William B. Cassidy | Jul 06, 2011 1:08PM EDT
The U.S. and Mexico, moving to end a seemingly intractable trade dispute, signed agreements Wednesday establishing a cross-border trucking pilot project and phasing out punitive Mexican tariffs on U.S. goods.
The first trucks enrolled in the program could operate within the U.S. as early as the end of August, according to Federal Motor Carrier Safety Administration officials.
Mexico will suspend 50 percent of its punitive tariffs within 10 days, and suspend the rest when the first Mexican carrier in the program receives operating authority.
U.S. Transportation Secretary Ray LaHood signed the agreements in Mexico City, infuriating opponents of an agreement that independent truckers and labor groups believe will bring lower-cost and poorly supervised Mexican operators into competition with American drivers.
“If the agreement is good for the U.S. why the hell is he sneaking down there to sign it?” said Jim Johnston, president of the Owner-Operator Independent Drivers Association, which represents more than 160,000 independent truckers.
“Seems like the administration is dead set on caving to Mexico’s shakedown regardless of the costs to the American public and our tax coffers,” Johnston said.

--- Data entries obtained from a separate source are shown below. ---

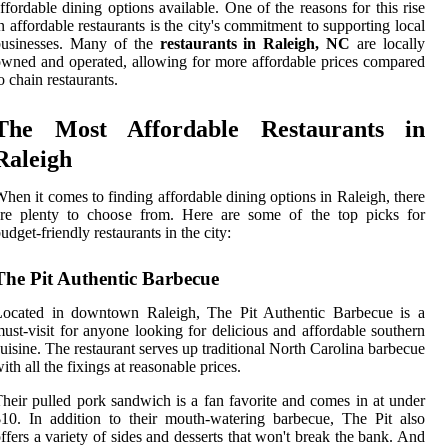
ffordable dining options available. One of the reasons for this rise
n affordable restaurants is the city's commitment to supporting local
businesses. Many of the
restaurants in Raleigh, NC
are locally
wned and operated, allowing for more affordable prices compared
o chain restaurants.
The Most Affordable Restaurants in
Raleigh
hen it comes to finding affordable dining options in Raleigh, there
are plenty to choose from. Here are some of the top picks for
udget-friendly restaurants in the city:
The Pit Authentic Barbecue
Located in downtown Raleigh, The Pit Authentic Barbecue is a
ust-visit for anyone looking for delicious and affordable southern
uisine. The restaurant serves up traditional North Carolina barbecue
ith all the fixings at reasonable prices.
heir pulled pork sandwich is a fan favorite and comes in at under
10. In addition to their mouth-watering barbecue, The Pit also
ffers a variety of sides and desserts that won't break the bank. And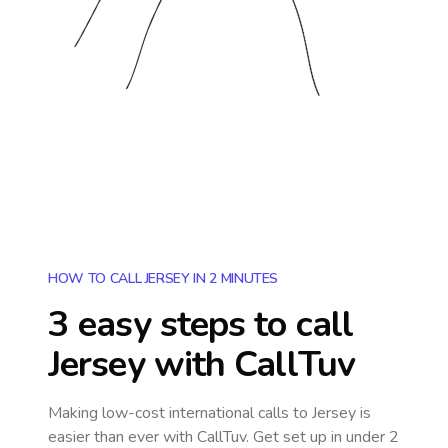
HOW TO CALL JERSEY IN 2 MINUTES
3 easy steps to call
Jersey
with CallTuv
Making low-cost international calls
to Jersey
is
easier than ever with CallTuv. Get set up in under 2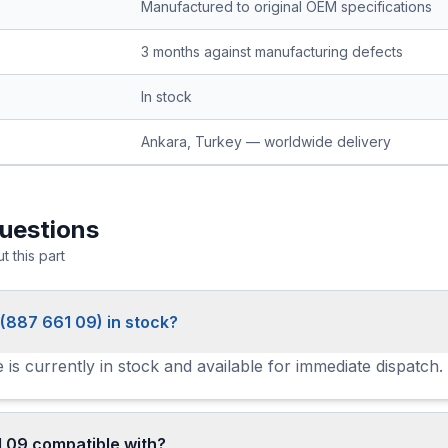
Manufactured to original OEM specifications
3 months against manufacturing defects
In stock
Ankara, Turkey — worldwide delivery
uestions
 this part
 (887 661 09) in stock?
 is currently in stock and available for immediate dispatch.
 09 compatible with?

The OOIDA and the Teamsters union fiercely oppose allowing Mexican truckers to operate beyond the border commercial zone, but it’s not clear if they will be able to convince Congress to overturn the cross-border trucking agreement.
U.S. exporters have pushed for a new agreement since Mexico imposed $2.4 billion in tariffs on U.S. goods after a Bush-era trucking project was shut down.
The FMCSA published the final details on the program will be available in the Federal Register and are available on the FMCSA Web site.